The time for spring cleaning is right around the corner, but that doesn’t mean you can’t start working on your feed room now. A clean feed room is also a safer feed room, and if your barn’s in need of a good cleaning, this is the perfect place to start. These five tips can help you to gain some space and some organization in this important room.
Start By Throwing Out Old Feed
A good cleaning needs to start with throwing out any old or expired feed. Take some time to check all of your grain bags and sweep up any spilled feed from the floor. While you’re at it, check your supplements and medications, too. You can throw most supplements out in the trash, but should check with your vet on the way to properly dispose of old medications. If your town hosts a safe medication disposal day, this may be an option.
While you’re going through your cupboards, make sure that all medications are clearly labeled. If you aren’t certain of what a medication is, put it in the to-throw-out pile.
Focus on Organization
Now that you know what you’re throwing out versus keeping, it’s time to organize your feed room. Invest in some cupboards or cabinets that offer rodent-proof storage, and consider a few cabinets that can be locked for secure medication storage.

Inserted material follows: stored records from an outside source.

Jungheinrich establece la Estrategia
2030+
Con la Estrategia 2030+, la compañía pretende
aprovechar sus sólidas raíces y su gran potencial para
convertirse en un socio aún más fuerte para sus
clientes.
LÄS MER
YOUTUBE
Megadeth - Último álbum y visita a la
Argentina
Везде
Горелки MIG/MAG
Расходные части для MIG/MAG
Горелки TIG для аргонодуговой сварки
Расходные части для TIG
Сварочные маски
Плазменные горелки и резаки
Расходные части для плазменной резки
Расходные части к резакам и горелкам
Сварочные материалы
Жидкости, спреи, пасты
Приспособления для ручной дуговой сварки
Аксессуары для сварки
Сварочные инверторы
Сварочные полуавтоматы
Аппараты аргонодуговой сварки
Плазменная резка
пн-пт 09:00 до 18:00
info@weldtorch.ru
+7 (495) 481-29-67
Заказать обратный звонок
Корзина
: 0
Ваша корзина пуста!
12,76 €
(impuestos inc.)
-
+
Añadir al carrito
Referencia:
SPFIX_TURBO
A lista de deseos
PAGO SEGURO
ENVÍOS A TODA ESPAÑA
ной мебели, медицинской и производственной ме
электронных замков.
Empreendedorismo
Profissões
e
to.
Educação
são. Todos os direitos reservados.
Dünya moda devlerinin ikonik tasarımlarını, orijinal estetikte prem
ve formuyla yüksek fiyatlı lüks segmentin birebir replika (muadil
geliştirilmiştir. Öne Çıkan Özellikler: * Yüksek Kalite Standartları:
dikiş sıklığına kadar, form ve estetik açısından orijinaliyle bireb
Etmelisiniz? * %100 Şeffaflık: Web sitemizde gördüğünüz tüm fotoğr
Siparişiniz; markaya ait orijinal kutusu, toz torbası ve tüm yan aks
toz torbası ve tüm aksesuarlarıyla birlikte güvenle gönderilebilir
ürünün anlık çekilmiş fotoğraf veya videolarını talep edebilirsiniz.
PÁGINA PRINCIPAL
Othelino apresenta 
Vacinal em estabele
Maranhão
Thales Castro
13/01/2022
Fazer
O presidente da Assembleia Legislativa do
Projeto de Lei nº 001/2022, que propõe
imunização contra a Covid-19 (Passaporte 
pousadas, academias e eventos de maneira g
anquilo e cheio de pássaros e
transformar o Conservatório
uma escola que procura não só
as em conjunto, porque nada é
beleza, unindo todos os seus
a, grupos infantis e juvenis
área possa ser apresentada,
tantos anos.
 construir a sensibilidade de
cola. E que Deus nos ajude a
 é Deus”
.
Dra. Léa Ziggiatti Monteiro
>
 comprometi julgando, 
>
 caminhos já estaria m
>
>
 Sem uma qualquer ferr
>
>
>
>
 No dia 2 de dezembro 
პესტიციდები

Scrub Out Buckets and Containers
Now is the time to do a deep cleaning of the grain buckets and grain scoops that you use daily. Take all of them outside or to the wash stall, use some Dawn dish detergent, and scrub them with warm water and a scrub brush. This is particularly important if you feed supplements that get stuck to the buckets – make it a point to do a deep cleaning monthly, if not more often.
Update Your Feed Chart
If you were sick and couldn’t make it to the barn to feed, could someone step in and take your place? Would your feed chart be helpful, confusing, or out of date? Evaluate your feed chart and make sure that it’s current and clear enough so that anyone could step in and feed the horses accurately during an emergency.
Prioritize Rodent Control
As you work your way through the room, look for signs that rodents have been getting into feed. Rodent droppings on the floor or chewed grain bags are evidence of this. If you find these signs, you’ll need to tighten up your feed security. Make sure that you’re storing feed in rodent-proof containers, like heavy-duty trash cans or metal or plastic tubs.
If rodents are getting into the extra stock of feed bags that are stacked in the room (those bags that are waiting to be put into your main grain bin once there’s room), you may need to change up this system. Investing in large plastic tubs can help to protect these spare bags. Other options include an old chest freezer or fridge laid on its back, or a metal toolbox intended for use in pickup trucks; these options provide lots of storage space, and can alternatively be used as your main grain bin.
Taking the time to clean your feed room can make your feed safer for your horses, and can keep the room efficient for you, too.